Carnuntum und die Christenverfolgung. 303 startete Diokletian eine Christenverfolgung, die letzte und schlimmste im Römischen Reich.

Von den vier Kaisern 308 in Carnuntum gestiftete Mithrasaltar.  |  NOEN, WS

Neue Herrschaftsform. Das Römische Reich litt im dritten Jahrhundert unter Krisen, die ein Herrscher allein nicht bewältigen konnte. Kaiser Diokletian installierte deshalb einneues Regierungssystem, dieTetrarchie (Viererherrschaft). Zwei Kaiser (Augusti) und deren Nachfolger (Caesares) herrschten über eigene Gebiete, Gesetze beschlossen sie gemeinsam.

Verfolgung. 303 startete Diokletian eine Christenverfolgung, die letzte und schlimmste im Römischen Reich. Er musste aber bald einsehen, dass er sich nicht durchsetzen konnte, und zog sich am 1. Mai 305 von seinem Amt zurück – als erster und einziger römische Kaiser. Doch bald schon musste er wegen der Konflikte innerhalb der Tetrarchie eingreifen und berief am 11. November 308 in Carnuntum die Kaiserkonferenz ein, um die Machtfragen zu regeln.

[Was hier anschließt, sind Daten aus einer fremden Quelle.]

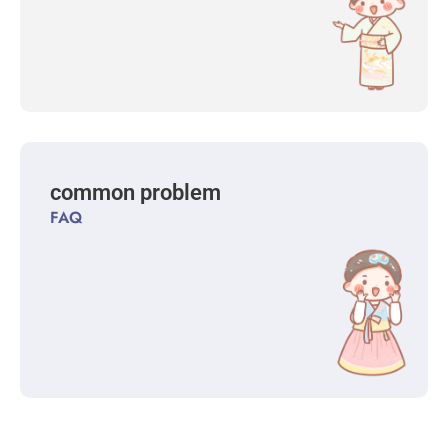
common problem
FAQ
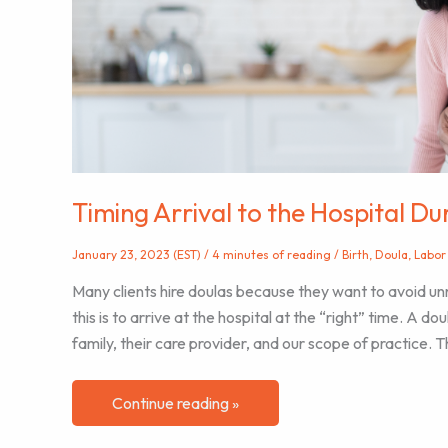
being
Timing Arrival to the Hospital D
January 23, 2023 (EST)
/
4 minutes of reading
/
Birth
,
Doula
,
Labor
Many clients hire doulas because they want to avoid un
this is to arrive at the hospital at the “right” time. A d
family, their care provider, and our scope of practice. T
Timing
Continue reading »
Arrival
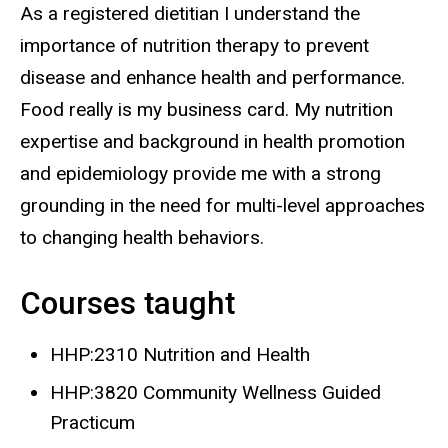
As a registered dietitian I understand the
importance of nutrition therapy to prevent
disease and enhance health and performance.
Food really is my business card. My nutrition
expertise and background in health promotion
and epidemiology provide me with a strong
grounding in the need for multi-level approaches
to changing health behaviors.
Courses taught
HHP:2310 Nutrition and Health
HHP:3820 Community Wellness Guided
Practicum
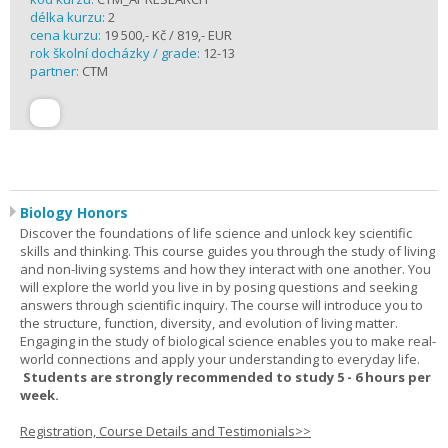
délka kurzu:
2
cena kurzu:
19 500,- Kč / 819,- EUR
rok školní docházky / grade:
12-13
partner:
CTM
Biology Honors
Discover the foundations of life science and unlock key scientific
skills and thinking. This course guides you through the study of living
and non-living systems and how they interact with one another. You
will explore the world you live in by posing questions and seeking
answers through scientific inquiry. The course will introduce you to
the structure, function, diversity, and evolution of living matter.
Engaging in the study of biological science enables you to make real-
world connections and apply your understanding to everyday life.
Students are strongly recommended to study 5 - 6 hours per
week.
Registration, Course Details and Testimonials>>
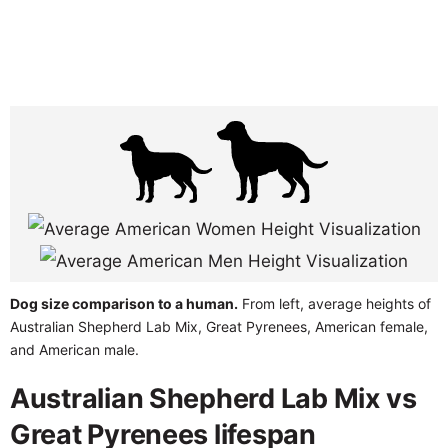
Dog size comparison to a human.
From left, average heights of
Australian Shepherd Lab Mix, Great Pyrenees, American female,
and American male.
Australian Shepherd Lab Mix vs
Great Pyrenees lifespan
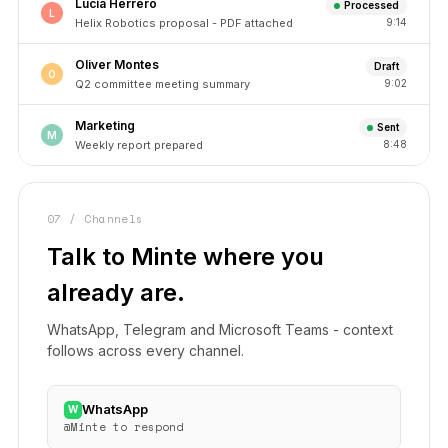
Lucía Herrero
Processed
L
Helix Robotics proposal - PDF attached
9:14
Oliver Montes
Draft
O
Q2 committee meeting summary
9:02
Marketing
Sent
M
Weekly report prepared
8:48
07 / Channels
Talk to Minte where you
already are.
WhatsApp, Telegram and Microsoft Teams - context
follows across every channel.
WhatsApp
W
@Minte to respond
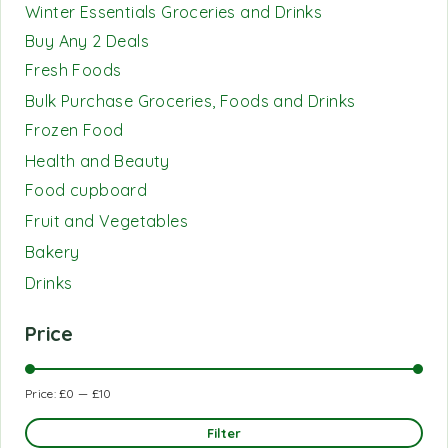
Winter Essentials Groceries and Drinks
Buy Any 2 Deals
Fresh Foods
Bulk Purchase Groceries, Foods and Drinks
Frozen Food
Health and Beauty
Food cupboard
Fruit and Vegetables
Bakery
Drinks
Price
Price:
£0
—
£10
Filter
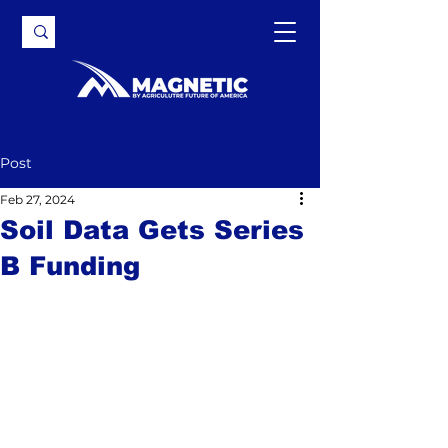
Post
Feb 27, 2024
Soil Data Gets Series
B Funding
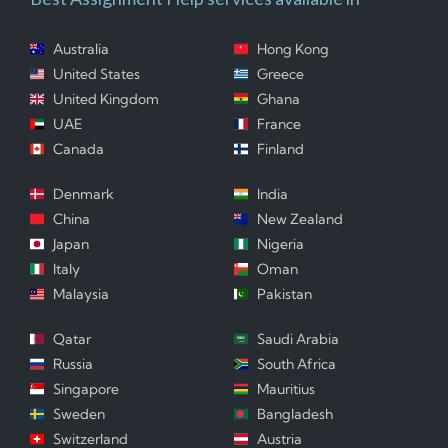
Australia
Hong Kong
United States
Greece
United Kingdom
Ghana
UAE
France
Canada
Finland
Denmark
India
China
New Zealand
Japan
Nigeria
Italy
Oman
Malaysia
Pakistan
Qatar
Saudi Arabia
Russia
South Africa
Singapore
Mauritius
Sweden
Bangladesh
Switzerland
Austria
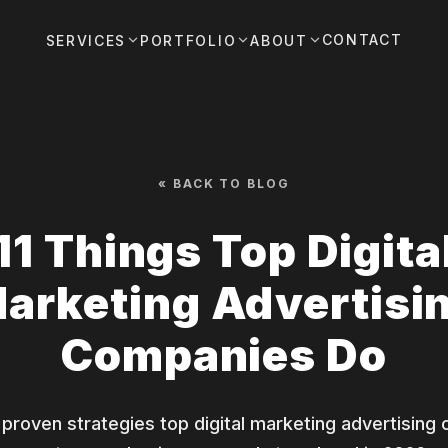
CONTACT
SERVICES
PORTFOLIO
ABOUT
« BACK TO BLOG
11 Things Top Digita
arketing Advertisi
Companies Do
 proven strategies top digital marketing advertisin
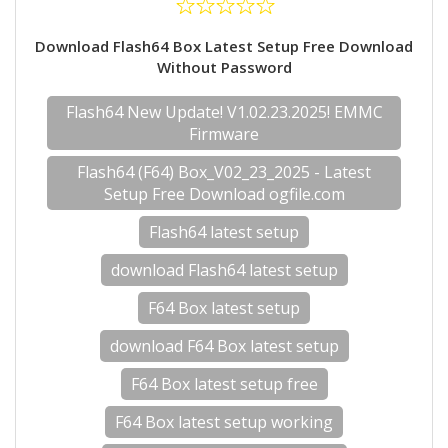
Download Flash64 Box Latest Setup Free Download
Without Password
Flash64 New Update! V1.02.23.2025! EMMC
Firmware
Flash64 (F64) Box_V02_23_2025 - Latest
Setup Free Download ogfile.com
Flash64 latest setup
download Flash64 latest setup
F64 Box latest setup
download F64 Box latest setup
F64 Box latest setup free
F64 Box latest setup working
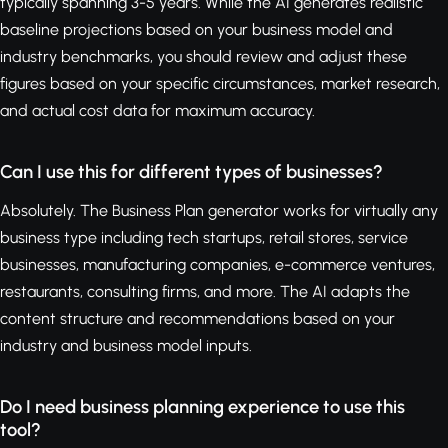
typically spanning 3-5 years. While the AI generates realistic
baseline projections based on your business model and
industry benchmarks, you should review and adjust these
figures based on your specific circumstances, market research,
and actual cost data for maximum accuracy.
Can I use this for different types of businesses?
Absolutely. The Business Plan generator works for virtually any
business type including tech startups, retail stores, service
businesses, manufacturing companies, e-commerce ventures,
restaurants, consulting firms, and more. The AI adapts the
content structure and recommendations based on your
industry and business model inputs.
Do I need business planning experience to use this
tool?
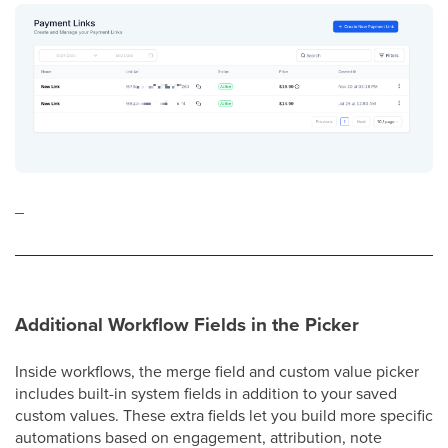
_
Additional Workflow Fields in the Picker
Inside workflows, the merge field and custom value picker
includes built-in system fields in addition to your saved
custom values. These extra fields let you build more specific
automations based on engagement, attribution, note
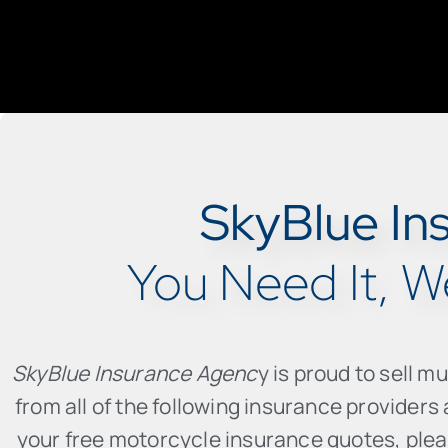
SkyBlue In
You Need It, We
SkyBlue Insurance Agenc
y is proud to sell m
from all of the following insurance provider
your free motorcycle insurance quotes, please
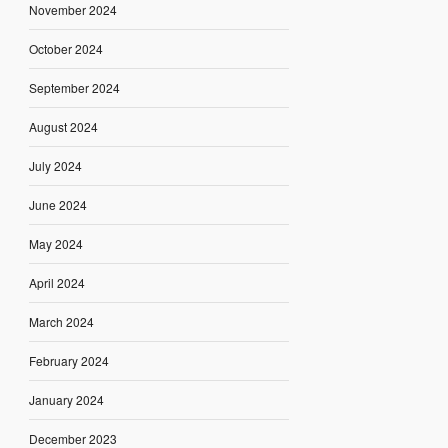
November 2024
October 2024
September 2024
August 2024
July 2024
June 2024
May 2024
April 2024
March 2024
February 2024
January 2024
December 2023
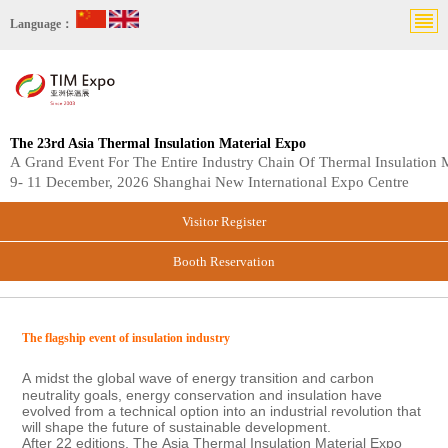
Language：
The 23rd Asia Thermal Insulation Material Expo
A Grand Event For The Entire Industry Chain Of Thermal Insulation M
9- 11 December, 2026 Shanghai New International Expo Centre
Visitor Register
Booth Reservation
The
flagship event
of i
nsulation industry
A
midst the global wave of energy transition and carbon
neutrality goals, energy conservation and insulation have
evolved from a technical option into an industrial revolution that
will shape the future of sustainable development.
After 22 editions, The
Asia Thermal Insulation Material Expo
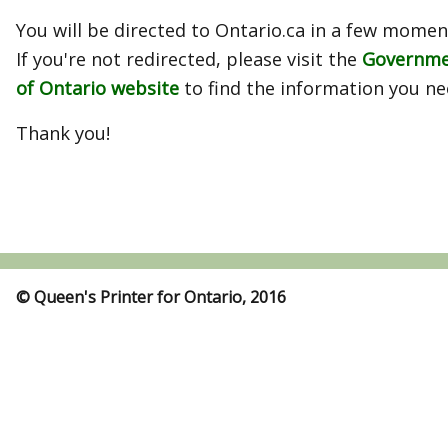
You will be directed to Ontario.ca in a few momen
If you're not redirected, please visit the
Governm
of Ontario website
to find the information you ne
Thank you!
© Queen's Printer for Ontario, 2016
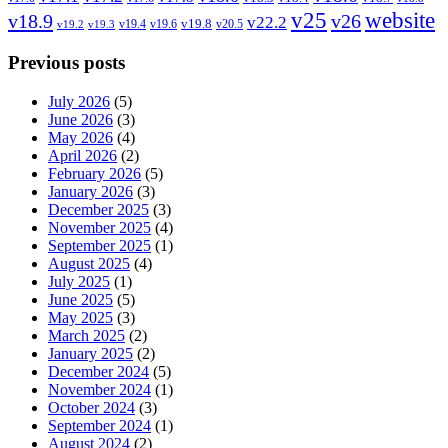
v25
website
v18.9
v26
v22.2
v19.8
v19.4
v19.6
v20.5
v19.2
v19.3
Previous posts
July 2026
(5)
June 2026
(3)
May 2026
(4)
April 2026
(2)
February 2026
(5)
January 2026
(3)
December 2025
(3)
November 2025
(4)
September 2025
(1)
August 2025
(4)
July 2025
(1)
June 2025
(5)
May 2025
(3)
March 2025
(2)
January 2025
(2)
December 2024
(5)
November 2024
(1)
October 2024
(3)
September 2024
(1)
August 2024
(2)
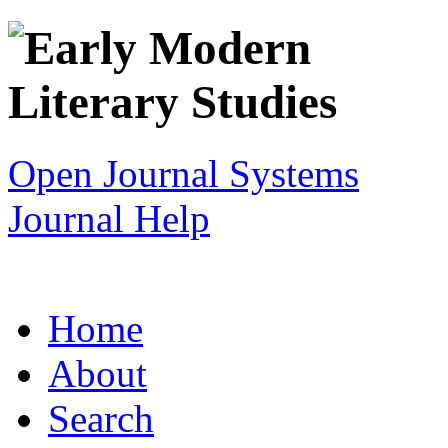
Open Journal Systems
Journal Help
Home
About
Search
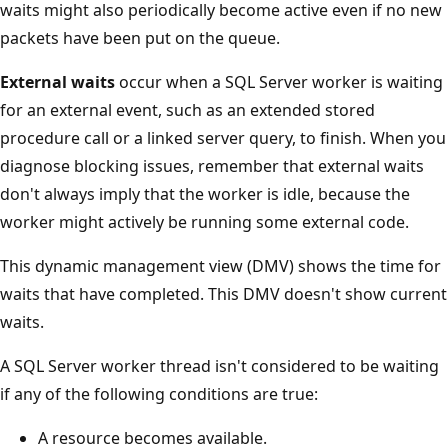
waits might also periodically become active even if no new
packets have been put on the queue.
External waits
occur when a SQL Server worker is waiting
for an external event, such as an extended stored
procedure call or a linked server query, to finish. When you
diagnose blocking issues, remember that external waits
don't always imply that the worker is idle, because the
worker might actively be running some external code.
This dynamic management view (DMV) shows the time for
waits that have completed. This DMV doesn't show current
waits.
A SQL Server worker thread isn't considered to be waiting
if any of the following conditions are true:
A resource becomes available.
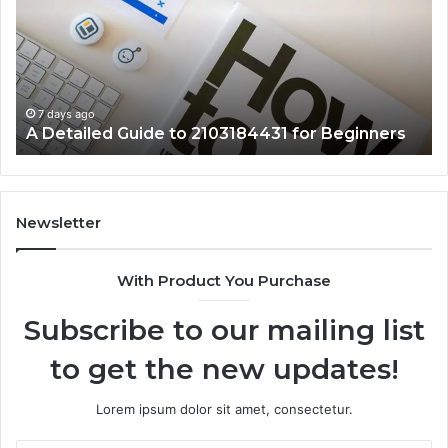
to
57
2103184431
Ex
for
Cl
Beginners
7 days ago
A Detailed Guide to 2103184431 for Beginners
Newsletter
With Product You Purchase
Subscribe to our mailing list
to get the new updates!
Lorem ipsum dolor sit amet, consectetur.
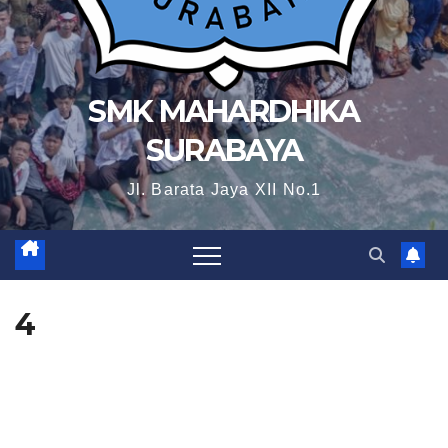
SMK MAHARDHIKA
SURABAYA
Jl. Barata Jaya XII No.1
4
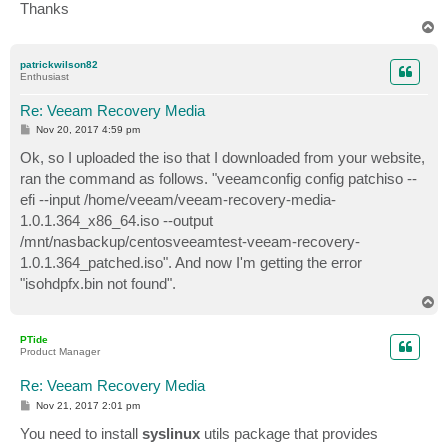
Thanks
T
o
p
patrickwilson82
Enthusiast
Re: Veeam Recovery Media
P
Nov 20, 2017 4:59 pm
o
s
Ok, so I uploaded the iso that I downloaded from your website,
t
ran the command as follows. "veeamconfig config patchiso --
efi --input /home/veeam/veeam-recovery-media-
1.0.1.364_x86_64.iso --output
/mnt/nasbackup/centosveeamtest-veeam-recovery-
1.0.1.364_patched.iso". And now I'm getting the error
"isohdpfx.bin not found".
T
o
p
PTide
Product Manager
Re: Veeam Recovery Media
P
Nov 21, 2017 2:01 pm
o
s
You need to install
syslinux
utils package that provides
t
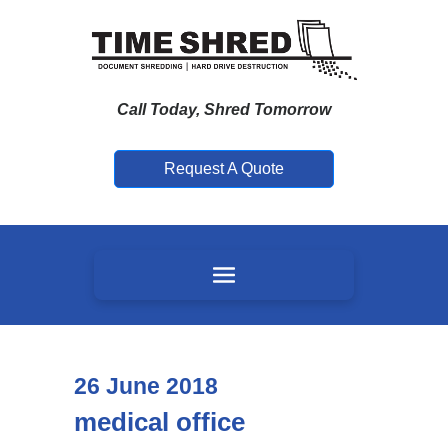
Call Today, Shred Tomorrow
Request A Quote
26
June
2018
medical office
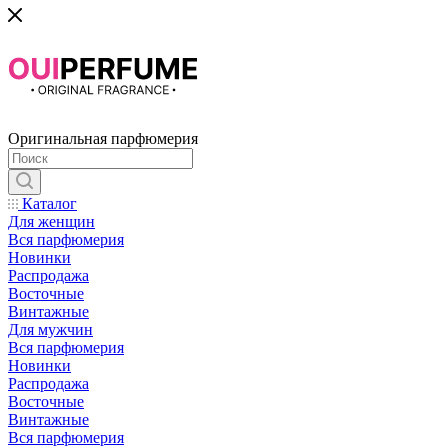
Оригинальная парфюмерия
Каталог
Для женщин
Вся парфюмерия
Новинки
Распродажа
Восточные
Винтажные
Для мужчин
Вся парфюмерия
Новинки
Распродажа
Восточные
Винтажные
Вся парфюмерия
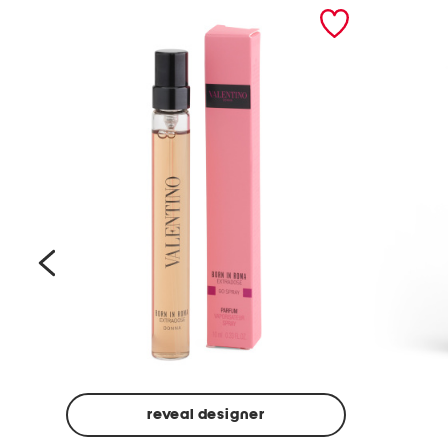
prev
reveal designer
Beige
Ground
Made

Zwei Edikte. Galerius, Augustus im Osten, zog rasch die Lehre aus der Sinnlosigkeit der Christenverfolgung und erließ am 30. April 311 das Toleranzedikt von Nikomedia. Zwei Jahre später tat es ihm Konstantin, der Augustus im Westen, nach und erließ 313 die Mailänder Vereinbarung: Den Christen wurden endgültig alle Rechte und Freiheiten eingeräumt.